RESEARCH-BASED ADS, DIRECT MAIL, MOVE VOTERS

Citizens today are increasingly reluctant to sign up for any sort of tax increase, even when the money is destined to support improvements in communities. Yet, for a recent ballot initiative in the Tampa, Fla. area, business leaders were able to get an initiative passed with the help of a communications effort stressing exactly where the money would be spent.

Local government officials and business leaders in Hillsborough County, Fla. hoped to convince citizens to vote for a sales tax increase to fund improvements in schools, roads and construction of a new stadium for the local National Football League team, the Tampa Bay Buccaneers.

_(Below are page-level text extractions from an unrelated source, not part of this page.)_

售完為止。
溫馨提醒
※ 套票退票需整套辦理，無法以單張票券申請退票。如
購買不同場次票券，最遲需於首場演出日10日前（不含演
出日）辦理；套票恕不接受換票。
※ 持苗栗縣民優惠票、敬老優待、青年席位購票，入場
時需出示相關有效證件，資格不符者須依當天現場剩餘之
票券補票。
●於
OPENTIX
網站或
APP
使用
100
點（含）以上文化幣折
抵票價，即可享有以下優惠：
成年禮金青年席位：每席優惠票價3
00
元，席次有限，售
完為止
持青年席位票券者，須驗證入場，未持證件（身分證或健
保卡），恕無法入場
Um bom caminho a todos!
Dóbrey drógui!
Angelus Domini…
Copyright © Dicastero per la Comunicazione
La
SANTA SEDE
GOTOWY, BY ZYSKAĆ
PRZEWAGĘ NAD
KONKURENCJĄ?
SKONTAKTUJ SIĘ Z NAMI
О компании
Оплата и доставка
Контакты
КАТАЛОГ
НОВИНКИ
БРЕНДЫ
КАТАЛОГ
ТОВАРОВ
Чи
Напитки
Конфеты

When the passage of the sales tax ballot initiative appeared in jeopardy during the summer of 1996, a business political action committee, the Fund for Community Investment, retained Austin, Texas-based public affairs firm Public Strategies Inc. to help communicate the initiative's merits to the voting populace. The fund was supported by area businesses, such as NationsBank Corp. [NB], and the owner of the Buccaneers.

Although the stadium funding accounted for only about 12 percent of the money generated by a new tax, many were concerned about use of public money for a stadium--even though it would be owned by the government, rather than by the team. A milestone in the effort was reached when representatives of the football team and government leaders reached an agreement whereby the team gave control of the proposed stadium to the city of Tampa and the County. Reaching this agreement was the key to gaining enough support for the tax proposition to be placed on the ballot for September 1996, said Jeff Eller, a former Clinton White House communications staffer now a senior vice president at Public Strategies.

Polling Data Aided

Early in the planning, Public Strategies executives learned that they would have to overcome a wary populace if the ballot initiative was to have a chance at the polls. Many voters in Florida remembered earlier claims--since proved wrong--that all money from the state's lottery would be used to fund education.

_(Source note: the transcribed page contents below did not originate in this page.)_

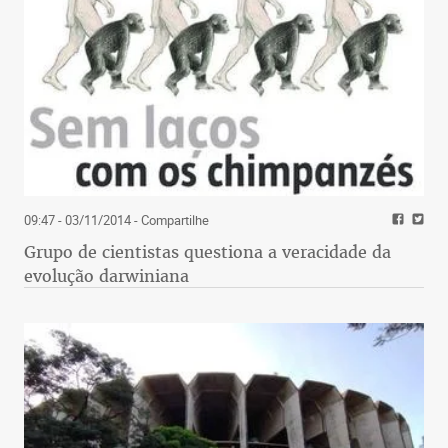
09:47 - 03/11/2014
- Compartilhe
Grupo de cientistas questiona a veracidade da
evolução darwiniana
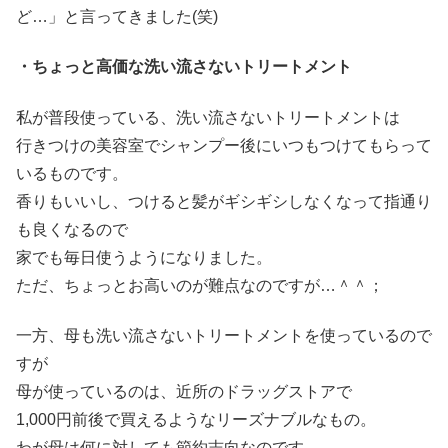
ど…」と言ってきました(笑)
・ちょっと高価な洗い流さないトリートメント
私が普段使っている、洗い流さないトリートメントは
行きつけの美容室でシャンプー後にいつもつけてもらって
いるものです。
香りもいいし、つけると髪がギシギシしなくなって指通り
も良くなるので
家でも毎日使うようになりました。
ただ、ちょっとお高いのが難点なのですが…＾＾；
一方、母も洗い流さないトリートメントを使っているので
すが
母が使っているのは、近所のドラッグストアで
1,000円前後で買えるようなリーズナブルなもの。
わが母は何に対しても節約志向なのです。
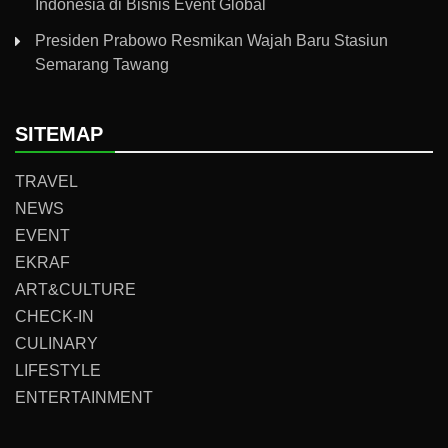
Indonesia di Bisnis Event Global
Presiden Prabowo Resmikan Wajah Baru Stasiun
Semarang Tawang
SITEMAP
TRAVEL
NEWS
EVENT
EKRAF
ART&CULTURE
CHECK-IN
CULINARY
LIFESTYLE
ENTERTAINMENT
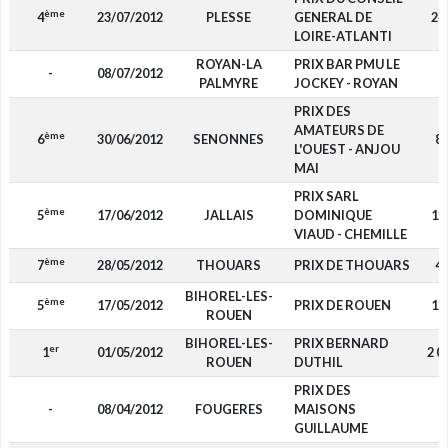
ème
4
23/07/2012
PLESSE
GENERAL DE
24
LOIRE-ATLANTI
ROYAN-LA
PRIX BAR PMU LE
-
08/07/2012
-
PALMYRE
JOCKEY - ROYAN
PRIX DES
AMATEURS DE
ème
6
30/06/2012
SENONNES
8
L'OUEST - ANJOU
MAI
PRIX SARL
ème
5
17/06/2012
JALLAIS
DOMINIQUE
12
VIAUD - CHEMILLE
ème
7
28/05/2012
THOUARS
PRIX DE THOUARS
4
BIHOREL-LES-
ème
5
17/05/2012
PRIX DE ROUEN
12
ROUEN
BIHOREL-LES-
PRIX BERNARD
er
1
01/05/2012
2 0
ROUEN
DUTHIL
PRIX DES
-
08/04/2012
FOUGERES
MAISONS
-
GUILLAUME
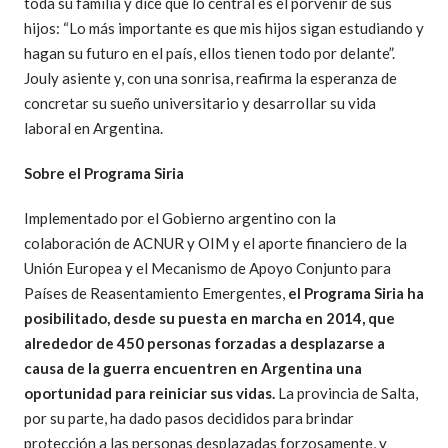
toda su familia y dice que lo central es el porvenir de sus
hijos: “Lo más importante es que mis hijos sigan estudiando y
hagan su futuro en el país, ellos tienen todo por delante”.
Jouly asiente y, con una sonrisa, reafirma la esperanza de
concretar su sueño universitario y desarrollar su vida
laboral en Argentina.
Sobre el Programa Siria
Implementado por el Gobierno argentino con la
colaboración de ACNUR y OIM y el aporte financiero de la
Unión Europea y el Mecanismo de Apoyo Conjunto para
Países de Reasentamiento Emergentes,
el Programa Siria ha
posibilitado, desde su puesta en marcha en 2014, que
alrededor de 450 personas forzadas a desplazarse a
causa de la guerra encuentren en Argentina una
oportunidad para reiniciar sus vidas.
La provincia de Salta,
por su parte, ha dado pasos decididos para brindar
protección a las personas desplazadas forzosamente, y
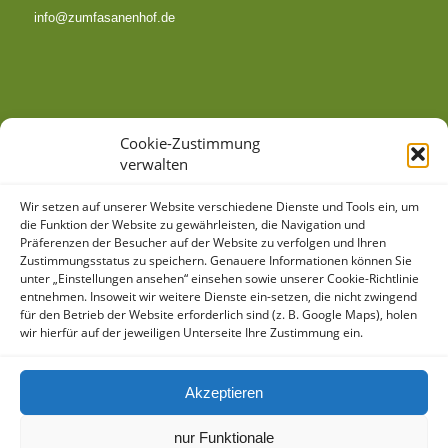
info@zumfasanenhof.de
SO FINDEN SIE ZU UNS
Cookie-Zustimmung
verwalten
Wir setzen auf unserer Website verschiedene Dienste und Tools ein, um
die Funktion der Website zu gewährleisten, die Navigation und
Präferenzen der Besucher auf der Website zu verfolgen und Ihren
Zustimmungsstatus zu speichern. Genauere Informationen können Sie
unter „Einstellungen ansehen“ einsehen sowie unserer Cookie-Richtlinie
Klicke hier, um Marketing-Cookies zu
entnehmen. Insoweit wir weitere Dienste ein-setzen, die nicht zwingend
akzeptieren und diesen Inhalt zu aktivieren
für den Betrieb der Website erforderlich sind (z. B. Google Maps), holen
wir hierfür auf der jeweiligen Unterseite Ihre Zustimmung ein.
Akzeptieren
nur Funktionale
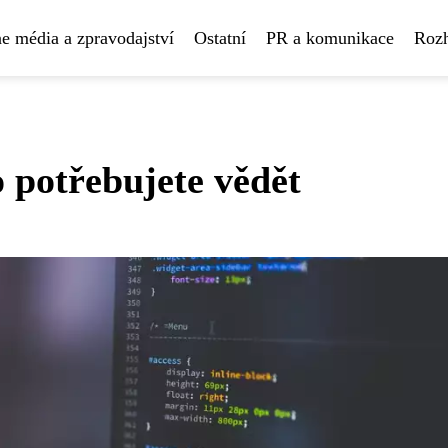
e média a zpravodajství
Ostatní
PR a komunikace
Rozh
o potřebujete vědět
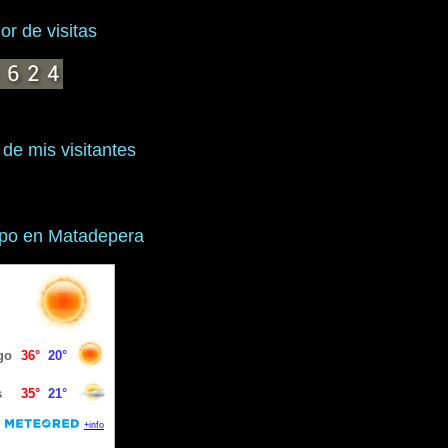
r de visitas
 de mis visitantes
mpo en Matadepera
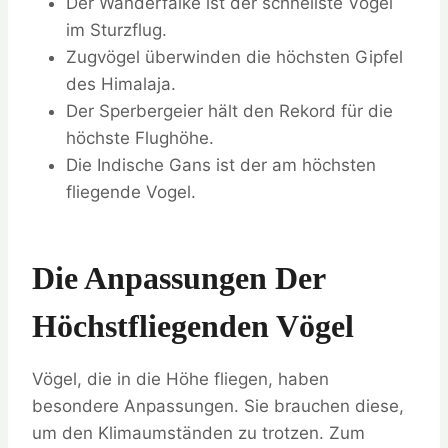
Der Wanderfalke ist der schnellste Vogel
im Sturzflug.
Zugvögel überwinden die höchsten Gipfel
des Himalaja.
Der Sperbergeier hält den Rekord für die
höchste Flughöhe.
Die Indische Gans ist der am höchsten
fliegende Vogel.
Die Anpassungen Der
Höchstfliegenden Vögel
Vögel, die in die Höhe fliegen, haben
besondere Anpassungen. Sie brauchen diese,
um den Klimaumständen zu trotzen. Zum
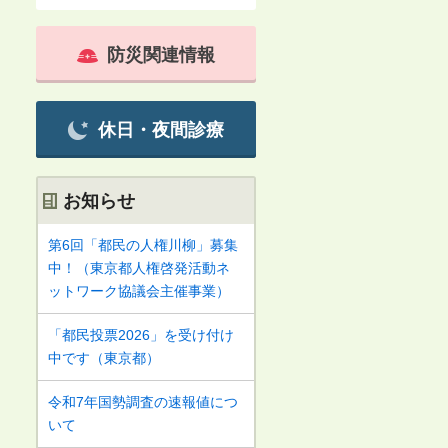
防災関連情報
休日・夜間診療
お知らせ
第6回「都民の人権川柳」募集
中！（東京都人権啓発活動ネ
ットワーク協議会主催事業）
「都民投票2026」を受け付け
中です（東京都）
令和7年国勢調査の速報値につ
いて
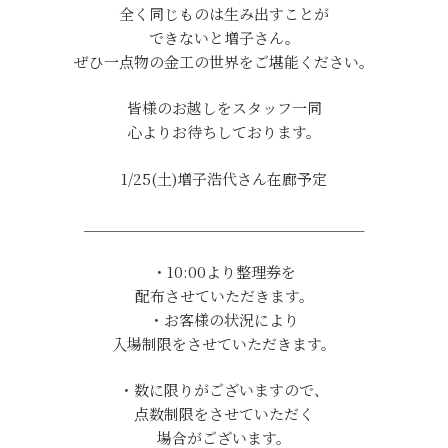
全く同じものは生み出すことが
できないと増子さん。
ぜひ一点物の金工の世界をご堪能ください。
皆様のお越しをスタッフ一同
心よりお待ちしております。
1/25(土)増子浩代さん在廊予定
___________________________________
・10:00より整理券を
配布させていただきます。
・お客様の状況により
入場制限をさせていただきます。
・数に限りがございますので、
点数制限をさせていただく
場合がございます。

A poll of voters in July--two months before the vote--showed that voters would support a tax increase only if the benefits were shown to be "community-wide," said Eller. Clearly, if the initiative was seen only as a stadium vote, it would not pass.

Given voters' skepticism, the team working to promote the sales tax increase realized that they would have to emphasize very specifically the projects that tax monies would fund. The plan was to name specific projects--such as a notorious highway intersection--as well as to spell out overall percentages earmarked for various infrastructure categories (i.e. highways, schools). For example, voters were told that the proposed new stadium was to receive only 11.7 percent of the tax money raised.

Direct Mail and Ads

Public Strategies executives chose to get a message out to the public via direct mail and television advertising.

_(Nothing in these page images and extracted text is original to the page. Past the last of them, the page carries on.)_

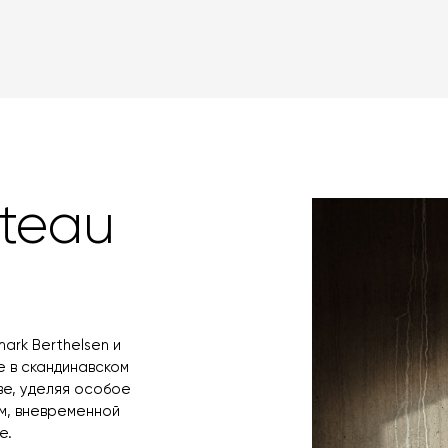
ateau
mark Berthelsen и
е в скандинавском
ве, уделяя особое
м, вневременной
е.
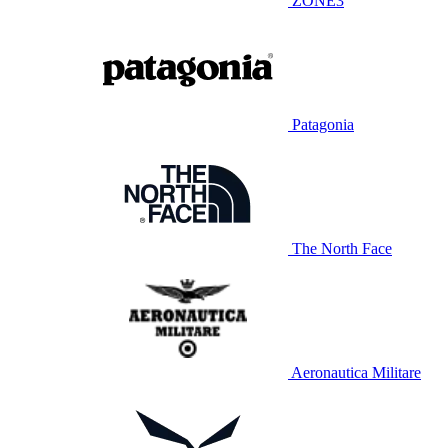
ZONE3
Patagonia
The North Face
Aeronautica Militare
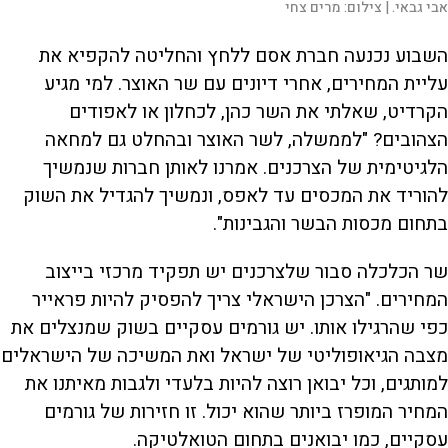
אבי גבאי. |
צילום:
מרים צחי
השבוע נכנעה חברת אסם ללחץ והחליטה להקפיא את
עליית המחירים, אחרי דיונים עם שר האוצר. למי מגיע
הקרדיט, שאלתי את השר כהן, לכחלון או לאפודים
הצהובים? "לממשלה, לשר האוצר ובהחלט גם למחאה
הלגיטימית של הצרכנים. אמרנו לאותן חברות שנמשיך
להוריד את המכסים עד לאפס, ונמשיך להגדיל את השוק
בתחום מכסות הבשר והגבינות".
שר הכלכלה סבור שלצרכנים יש תפקיד מרכזי בייצוב
המחירים. "הצרכן הישראלי צריך להפסיק להיות פראייר
כפי שהרגילו אותו. יש גורמים עסקיים בשוק שמנצלים את
מצבה הגיאופוליטי של ישראל ואת המשיכה של הישראלים
למותגים, וכל יבואן רוצה להיות בלעדי ולגבות מאיתנו את
המחיר המופרז ביותר שהוא יכול. זו חזירות של גורמים
עסקיים, כמו יבואנים בתחום הטואלטיקה.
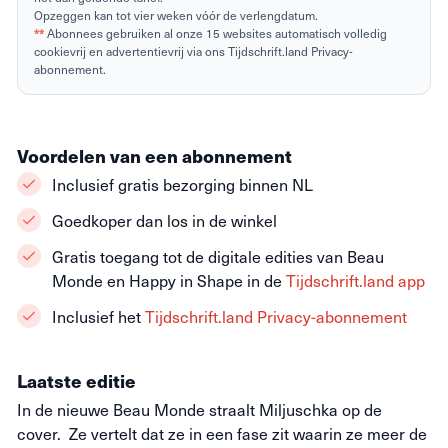
Opzeggen kan tot vier weken vóór de verlengdatum.
**
Abonnees gebruiken al onze 15 websites automatisch volledig
cookievrij en advertentievrij via ons Tijdschrift.land Privacy-
abonnement.
Voordelen van een abonnement
Inclusief gratis bezorging binnen NL
Goedkoper dan los in de winkel
Gratis toegang tot de digitale edities van Beau
Monde en Happy in Shape in de
Tijdschrift.land app
Inclusief het
Tijdschrift.land Privacy-abonnement
Laatste editie
In de nieuwe Beau Monde straalt Miljuschka op de
cover. Ze vertelt dat ze in een fase zit waarin ze meer de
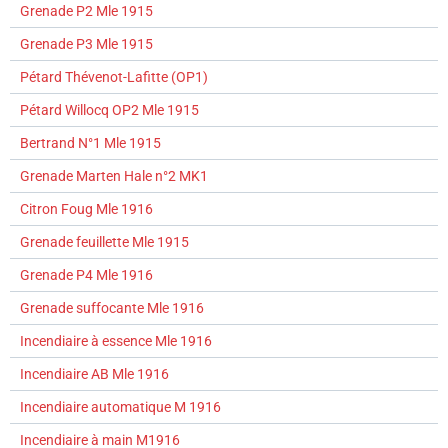
Grenade P2 Mle 1915
Grenade P3 Mle 1915
Pétard Thévenot-Lafitte (OP1)
Pétard Willocq OP2 Mle 1915
Bertrand N°1 Mle 1915
Grenade Marten Hale n°2 MK1
Citron Foug Mle 1916
Grenade feuillette Mle 1915
Grenade P4 Mle 1916
Grenade suffocante Mle 1916
Incendiaire à essence Mle 1916
Incendiaire AB Mle 1916
Incendiaire automatique M 1916
Incendiaire à main M1916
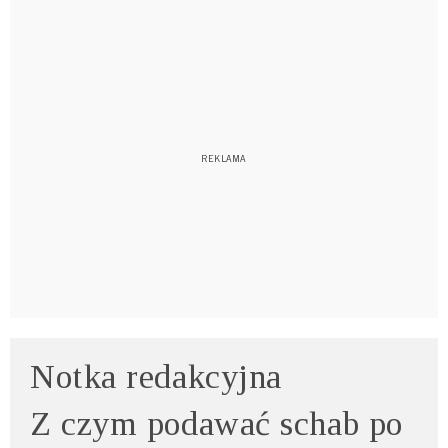
Notka redakcyjna
Z czym podawać schab po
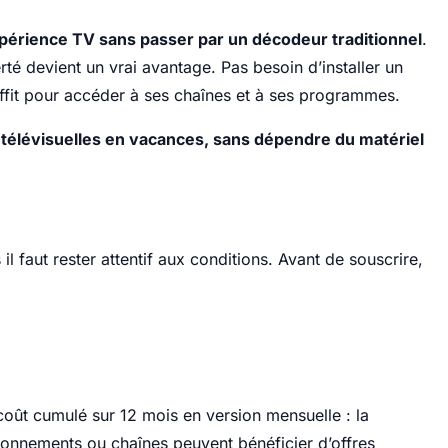
érience TV sans passer par un décodeur traditionnel
.
té devient un vrai avantage. Pas besoin d’installer un
ffit pour accéder à ses chaînes et à ses programmes.
 télévisuelles en vacances, sans dépendre du matériel
il faut rester attentif aux conditions. Avant de souscrire,
e coût cumulé sur 12 mois en version mensuelle : la
abonnements ou chaînes peuvent bénéficier d’offres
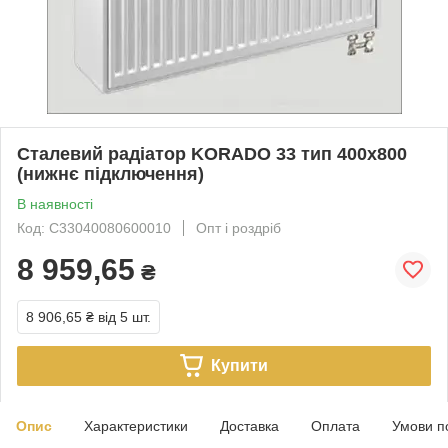
Сталевий радіатор KORADO 33 тип 400х800
(нижнє підключення)
В наявності
Код: C33040080600010
Опт і роздріб
8 959,65
₴
8 906,65 ₴
від 5 шт.
Купити
Опис
Характеристики
Доставка
Оплата
Умови п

With voter turnout predicted to be about 150,000, the team executed a direct mail effort in the final weeks of the campaign to reach about one-half--75,000--of the likely voters. Polling data showed that about 17 percent of voters were "persuadable," said Eller.

These voters had concerns about the tax, especially the stadium funding, but the measure covered enough other community improvements, such as schools, that they would be willing to support it, i reluctantly.

A second direct mail effort was planned about one week before the vote, but because of limited funds, this money was spent instead to saturate local TV with ads supporting the tax increase. Like the direct mail, the ads stressed the specifics the measure would fund.

Measure Wins Comfortably

Prior to the Sept. 3 vote, Eller was hoping that the measure would win, with between 51 and 52 percent of voters in support. The outcome was slightly better--about 53 percent in favor and 47 percent opposed. Eller believes a high voter turnout, 50,000 more than expected, contributed to the margin.

Offering his assessment of why the communications effort succeeded, Eller said, "I think we had two good tactical things that helped us win this race--some really specific polling data that let us construct ballot language that could pass, and the focus groups" that helped in the selection of the most compelling advertisements (see sidebar, this page).

(Fund for Community Investment, c/o Hinks Shimberg, 813/254-7567, ext. 227; Public Strategies Inc., 512/432-1910)

Scrolling Text Ad Listing Specifics Was Key

When a business-supported political action committee in the Tampa, Fla., area sought to build support for a sales tax increase to fund infrastructure improvements, the group knew it faced a public averse to tax hikes, and skeptical of claims about where the money would go.

To address these concerns, Public Strategies Inc., Austin, Texas, the public affairs firm working on the ballot campaign, crafted a low-key television ad. The no-nonsense ad featured scrolling text that listed, line by line, the specific projects for which money would go. Focus group testing showed the ad was popular with voters in favor of the measure, as well as with those who did not support the initiative.

This ad was used to flood the airwaves for the six final days leading up to the vote. On average, each voting adult in the area saw the ad at least 10 times during this period, said Eller, a senior vice president at Public Strategies. Because there was no advertising by the interests in opposition to the ballot item, the heavy saturation plan apparently pushed the vote in favor of the measure. "This was a positive spot. There was no organized paid opposition. Nothing moves voters like positive TV [running unopposed]," said Eller.